NORFOLK, Va. -- Sorry about the late post today. Full story later on, but in most of Southern Virginia, the internet is something to catch bass with. Not a slight against those good people, mind you, I'd trade it all in for a life in a place like Skippers
. Life down there brought to mind a modern tone poem I've heard lately.Changing, yeah, everything's changing
But I'm through with all this changing...
I like the way I'm living,
and I got my reasons why.
I'm not gonna go changing.
No, I'm not gonna go changing.
And while I'm at it, a note to the Emporia police department: if you're going to try to catch speeders by hiding between two "for sale" cars on the side of the road, you're better off doing it in an unmarked car with "$1100 OBO New Brakes New Trans" chalked to the windshield. You're not fooling anyone. Shooting 16.7 percent.
On Nov. 10, Manhattan College went into the New Jersey Institute of Technology to start the season and ripped them apart. The final score was 70-28, and the Jaspers held their hosts to 0.44 points per possession and 16.7 percent shooting.
Manhattan had its reasons. One year earlier, in its Draddy Gym, NJIT won this matchup 56-55, its first-ever Division I game in its first-ever Division I attempt. It was also the first game in the Barry Rohrssen era at MC, his first-ever game as a Division I head coach.
"Do you have any idea what that feels like?" Rohrssen asked rhetorically when I talked to him last week. "My first game, right here on our floor. Needless to say, we were motivated against those guys when we played them again."
This morning, North Florida's coaching staff and players must be feeling some NJIT-style humiliation did three weeks ago. Last night, the Ospreys lost 58-32 at Savannah State, matching the Highlanders' 16.7 percent shooting total and tying the two at the absolute bottom of the per-game shooting chart for the year (only one other team has shot worse than 20 percent: Long Beach State was 19.1 percent against BYU the same day the NJIT meltdown happened).
But this cannot be overstated enough: North Florida did that against Savannah State
. As far as I know, there's no bad blood between the fledgeling third-year A-Sun member and the independent program still digging out from a historic 0-28 season three years ago (although their 12-18 performance last year got Horace Broadnax some coach-of-the-year votes).

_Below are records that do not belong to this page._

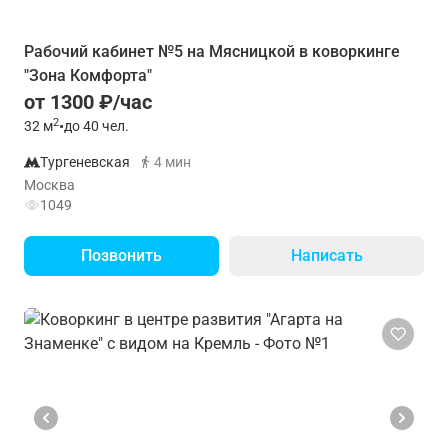
Рабочий кабинет №5 на Мясницкой в коворкинге
"Зона Комфорта"
от 1300 ₽/час
2
32
м
•
до 40 чел.
Тургеневская
4 мин
Москва
1049
Позвонить
Написать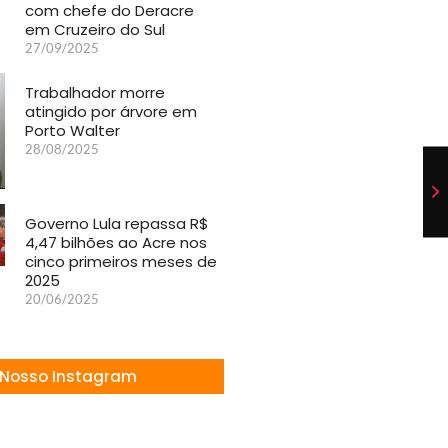
com chefe do Deracre
em Cruzeiro do Sul
27/09/2025
Trabalhador morre
atingido por árvore em
Porto Walter
28/08/2025
Governo Lula repassa R$
4,47 bilhões ao Acre nos
cinco primeiros meses de
2025
20/06/2025
Nosso Instagram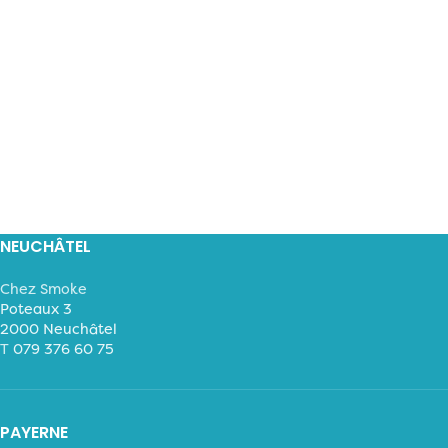
NEUCHÂTEL
Chez Smoke
Poteaux 3
2000 Neuchâtel
T
079 376 60 75
PAYERNE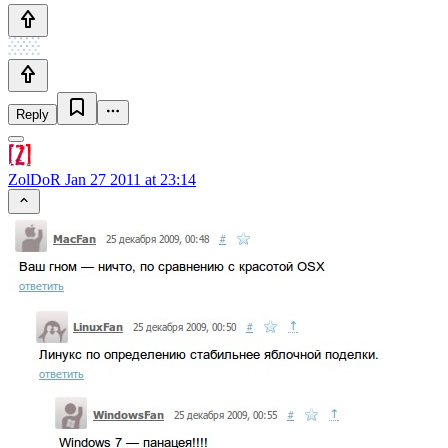
Reply
ZolDoR
Jan 27 2011 at 23:14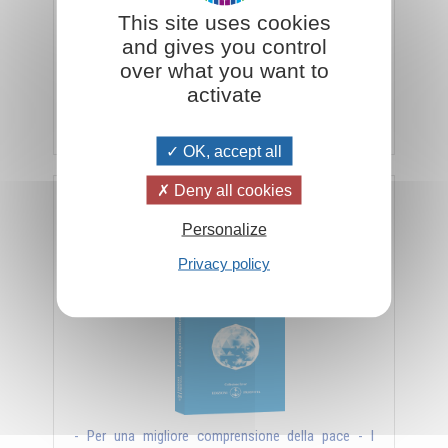
This site uses cookies
- Non fermatevi a metà strada - Saper utilizzare le
and gives you control
proprie energie - Come ottenere la quintessenza -
over what you want to
La morale della sorgente - ...
activate
Aggiungi al carrello
€ 18,05
€ 19,00
OK, accept all
Deny all cookies
La conquista interiore della pace
Personalize
Privacy policy
- Per una migliore comprensione della pace - I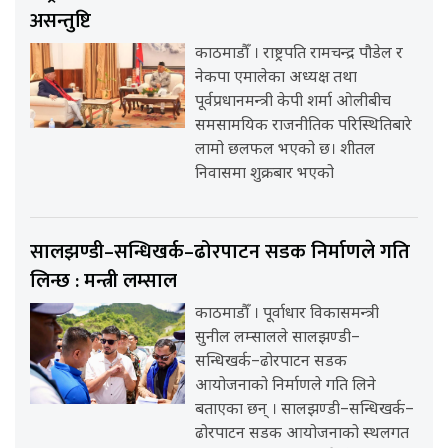
असन्तुष्टि
काठमाडौँ । राष्ट्रपति रामचन्द्र पौडेल र
नेकपा एमालेका अध्यक्ष तथा
पूर्वप्रधानमन्त्री केपी शर्मा ओलीबीच
समसामयिक राजनीतिक परिस्थितिबारे
लामो छलफल भएको छ। शीतल
निवासमा शुक्रबार भएको
सालझण्डी–सन्धिखर्क–ढोरपाटन सडक निर्माणले गति
लिन्छ : मन्त्री लम्साल
काठमाडौँ । पूर्वाधार विकासमन्त्री
सुनील लम्सालले सालझण्डी–
सन्धिखर्क–ढोरपाटन सडक
आयोजनाको निर्माणले गति लिने
बताएका छन् । सालझण्डी–सन्धिखर्क–
ढोरपाटन सडक आयोजनाको स्थलगत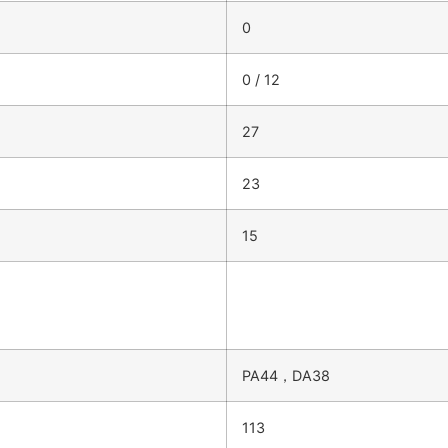
0
0 / 12
27
23
15
PA44，DA38
113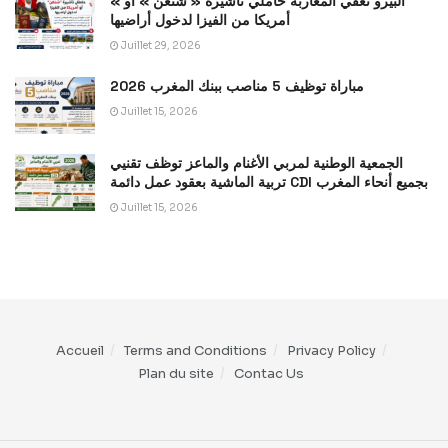
« البيرو تعفي المغاربة حاملي تأشيرة « شنغن » أو
أمريكا من الفيزا لدخول أراضيها
Juillet 29, 2026
مباراة توظيف 5 مناصب ببنك المغرب 2026
Juillet 15, 2026
الجمعية الوطنية لمربي الأغنام والماعز توظف تقنيي
تربية الماشية بعقود عمل دائمة CDI بجميع أنحاء المغرب
Juillet 15, 2026
Accueil
Terms and Conditions
Privacy Policy
Plan du site
Contac Us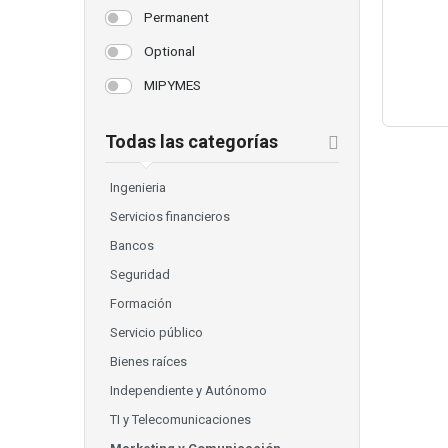
Permanent
Optional
MIPYMES
Todas las categorías
Ingenieria
Servicios financieros
Bancos
Seguridad
Formación
Servicio público
Bienes raíces
Independiente y Autónomo
TI y Telecomunicaciones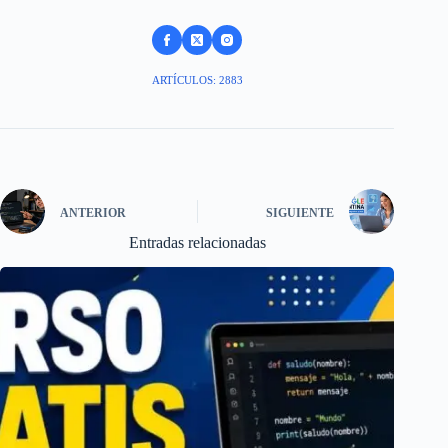
ARTÍCULOS: 2883
ANTERIOR
SIGUIENTE
Entradas relacionadas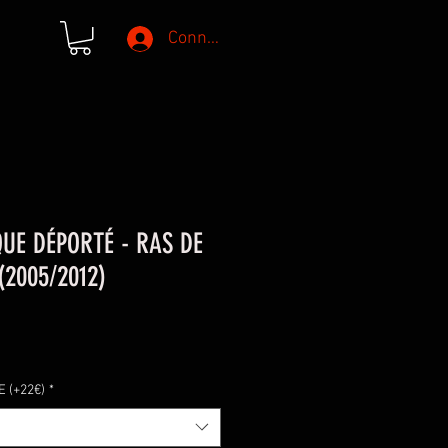
Connexion
UE DÉPORTÉ - RAS DE
(2005/2012)
 (+22€)
*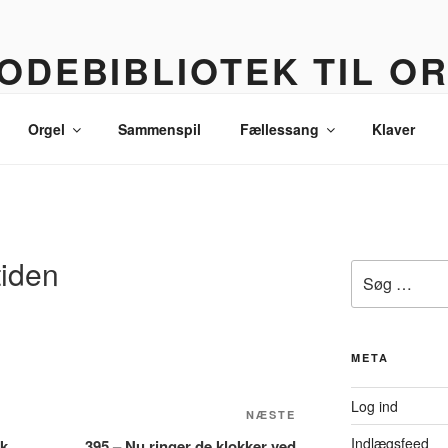
ODEBIBLIOTEK TIL O
 korledere, politikere, lommetyve og andre sære eksistenser
Orgel
Sammenspil
Fællessang
Klaver
tiden
Søg
efter:
META
Log ind
Næste
NÆSTE
indlæg
Indlægsfeed
ik
395 – Nu ringer de klokker ved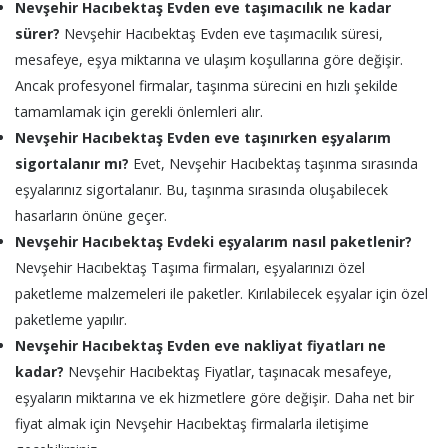
Nevşehir Hacıbektaş Evden eve taşımacılık ne kadar
sürer?
Nevşehir Hacıbektaş Evden eve taşımacılık süresi,
mesafeye, eşya miktarına ve ulaşım koşullarına göre değişir.
Ancak profesyonel firmalar, taşınma sürecini en hızlı şekilde
tamamlamak için gerekli önlemleri alır.
Nevşehir Hacıbektaş Evden eve taşınırken eşyalarım
sigortalanır mı?
Evet, Nevşehir Hacıbektaş taşınma sırasında
eşyalarınız sigortalanır. Bu, taşınma sırasında oluşabilecek
hasarların önüne geçer.
Nevşehir Hacıbektaş Evdeki eşyalarım nasıl paketlenir?
Nevşehir Hacıbektaş Taşıma firmaları, eşyalarınızı özel
paketleme malzemeleri ile paketler. Kırılabilecek eşyalar için özel
paketleme yapılır.
Nevşehir Hacıbektaş Evden eve nakliyat fiyatları ne
kadar?
Nevşehir Hacıbektaş Fiyatlar, taşınacak mesafeye,
eşyaların miktarına ve ek hizmetlere göre değişir. Daha net bir
fiyat almak için Nevşehir Hacıbektaş firmalarla iletişime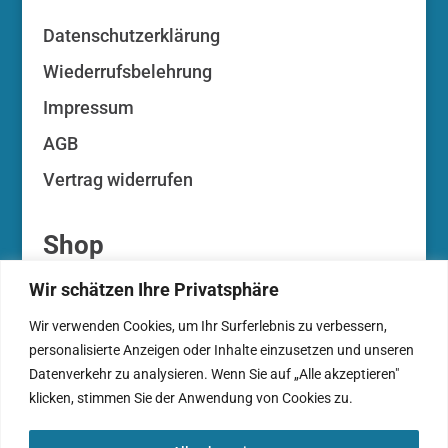
Datenschutzerklärung
Wiederrufsbelehrung
Impressum
AGB
Vertrag widerrufen
Shop
Wir schätzen Ihre Privatsphäre
Ihr Konto
Wir verwenden Cookies, um Ihr Surferlebnis zu verbessern,
Ihre Auktionen
personalisierte Anzeigen oder Inhalte einzusetzen und unseren
Zahlungsarten
Datenverkehr zu analysieren. Wenn Sie auf „Alle akzeptieren"
klicken, stimmen Sie der Anwendung von Cookies zu.
Warenkorb
Kasse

They'd split their first two D-I meetings, and there weren't any fistfights in either. North Florida is just a really bad basketball team. Riding the church bus.
Last night, the WAC's Fresno State went thousands of miles out of its way to play new MEAC member Winston-Salem State. It was a thank-you return game after WSSU helped fill out FSU preseason tournament last year. The Rams, in their first Division I season, lost 85-63 out in California to open what would eventually become a 5-24 campaign... but they led for much of the night
on Tuesday before falling 74-64. They're going to be fine, eventually.
Walking across a nearly-empty parking lot towards the arena in Winston-Salem last night, I couldn't help noticing the big old church bus right out front -- "Saint John's United Methodist Church, Atlantic, VA" was painted on the side. They're kinda far from home, I thought, then forgot about it.
Until the game was over, when Fresno State guard Eddie Miller mentioned it in the postgame press conference. He's from Pocomoke, Md., and his old friends and family don't almost as much of a chance to see him as I do -- the Bulldogs play all the way out in California, rarely come east, and are even more rarely on TV. Turns out that about 100 people piled into the bus and made the 650-mile journey
to North Carolina to see him.
And Miller didn't disappoint. He shot 8-for-12 for 25 points, doubling his season average. He drilled 3's from the far corner all night, driving baseline to pop 10-footers.
"Yeah, they all came down in the bus from church," said Miller. "It felt good to have a lot of people I know come out and watch me play. That doesn't happen a lot out there."
Afterwards, the senior guard's friends and family, some in handmade No. 12 shirts, congregated in the LJVM Arena hallway, hugging, high-fiving, laughing and posing for cellphone pictures with the star of the game. And then it was time to get back on the bus, and time for Miller to go back west with his team.